TASK STATEMENT —
All pictures are to be dropped, and the remaining data set down exactly.

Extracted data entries
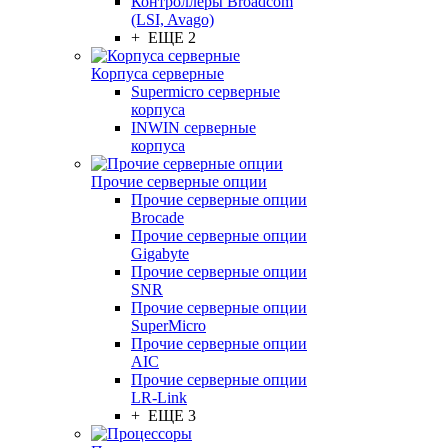
Контроллеры Broadcom
(LSI, Avago)
+ ЕЩЕ 2
Корпуса серверные
Supermicro серверные
корпуса
INWIN серверные
корпуса
Прочие серверные опции
Прочие серверные опции
Brocade
Прочие серверные опции
Gigabyte
Прочие серверные опции
SNR
Прочие серверные опции
SuperMicro
Прочие серверные опции
AIC
Прочие серверные опции
LR-Link
+ ЕЩЕ 3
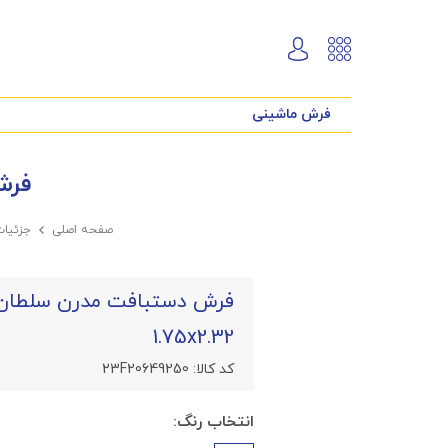
فرش ماشینی
فرش د
صفحه اصلی

جزئیا
1.75x2.32
کد کالا:
23F20649250
انتخاب رنگ:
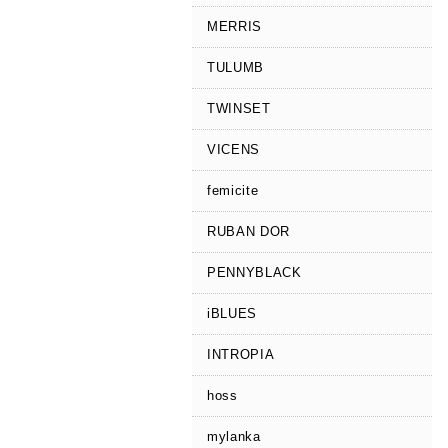
MERRIS
TULUMB
TWINSET
VICENS
femicite
RUBAN DOR
PENNYBLACK
iBLUES
INTROPIA
hoss
mylanka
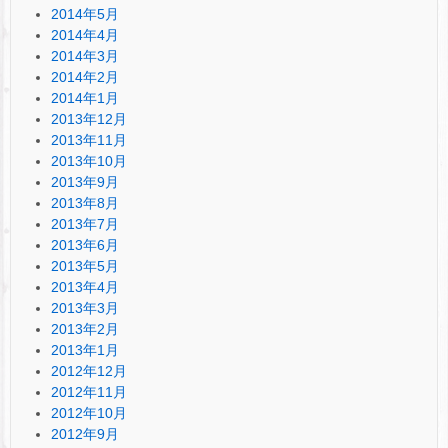
2014年5月
2014年4月
2014年3月
2014年2月
2014年1月
2013年12月
2013年11月
2013年10月
2013年9月
2013年8月
2013年7月
2013年6月
2013年5月
2013年4月
2013年3月
2013年2月
2013年1月
2012年12月
2012年11月
2012年10月
2012年9月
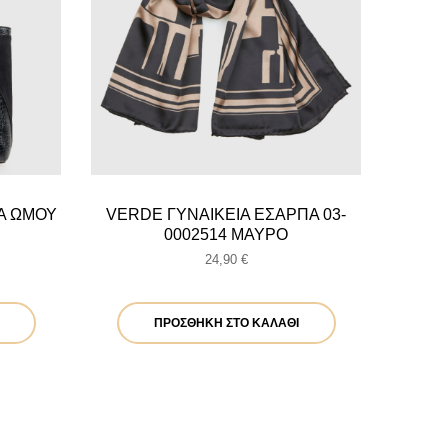
Α ΩΜΟΥ
VERDE ΓΥΝΑΙΚΕΙΑ ΕΣΑΡΠΑ 03-
0002514 ΜΑΥΡΟ
24,90
€
ΠΡΟΣΘΉΚΗ ΣΤΟ ΚΑΛΆΘΙ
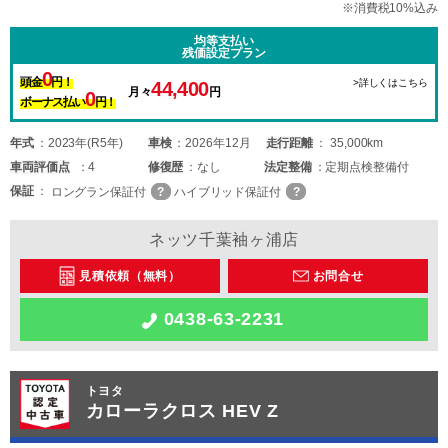
※消費税10%込み
均等支払い
残価設定プラン
0
頭金
円！
>詳しくはこちら
44,400
月々
円
0
ボーナス払い
円！
年式
2023年(R5年)
車検
2026年12月
走行距離
35,000km
車両
評価点
4
修復歴
なし
法定整備
定期点検整備付
保証
ロングラン保証付
ハイブリッド保証付
ネッツ千葉袖ヶ浦店
見積依頼（無料）
お問合せ
0438-63-2231
トヨタ
カローラクロス HEV Z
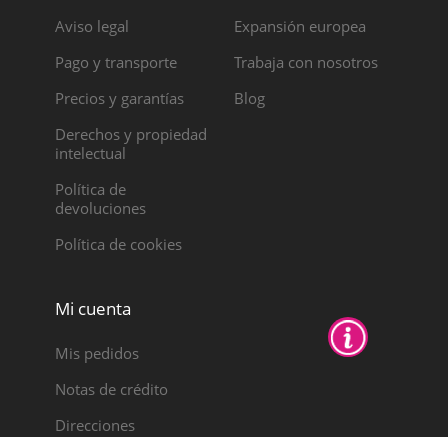
Aviso legal
Expansión europea
Pago y transporte
Trabaja con nosotros
Precios y garantías
Blog
Derechos y propiedad
intelectual
Política de
devoluciones
Política de cookies
Mi cuenta
Mis pedidos
Notas de crédito
Direcciones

TASK RESULT —
Контроллеры Broadcom
(LSI, Avago)
+ ЕЩЕ 2
Корпуса серверные
Supermicro серверные
корпуса
INWIN серверные
корпуса
Прочие серверные опции
Прочие серверные опции
Brocade
Прочие серверные опции
Gigabyte
Прочие серверные опции
SNR
Прочие серверные опции
SuperMicro
Прочие серверные опции
AIC
Прочие серверные опции
LR-Link
+ ЕЩЕ 3
فرش ماشینی
فرش د
صفحه اصلی

جزئیا
1.75x2.32
کد کالا:
23F20649250
انتخاب رنگ:
MERRIS
TULUMB
TWINSET
VICENS
femicite
RUBAN DOR
PENNYBLACK
iBLUES
INTROPIA
hoss
mylanka
2014年5月
2014年4月
2014年3月
2014年2月
2014年1月
2013年12月
2013年11月
2013年10月
2013年9月
2013年8月
2013年7月
2013年6月
2013年5月
2013年4月
2013年3月
2013年2月
2013年1月
2012年12月
2012年11月
2012年10月
2012年9月
Α ΩΜΟΥ
VERDE ΓΥΝΑΙΚΕΙΑ ΕΣΑΡΠΑ 03-
0002514 ΜΑΥΡΟ
24,90
€
ΠΡΟΣΘΉΚΗ ΣΤΟ ΚΑΛΆΘΙ
※消費税10%込み
均等支払い
残価設定プラン
0
頭金
円！
>詳しくはこちら
44,400
月々
円
0
ボーナス払い
円！
年式
2023年(R5年)
車検
2026年12月
走行距離
35,000km
車両
評価点
4
修復歴
なし
法定整備
定期点検整備付
保証
ロングラン保証付
ハイブリッド保証付
ネッツ千葉袖ヶ浦店
見積依頼（無料）
お問合せ
0438-63-2231
トヨタ
カローラクロス HEV Z
Aviso legal
Expansión europea
Pago y transporte
Trabaja con nosotros
Precios y garantías
Blog
Derechos y propiedad
intelectual
Política de
devoluciones
Política de cookies
Mi cuenta
Mis pedidos
Notas de crédito
Direcciones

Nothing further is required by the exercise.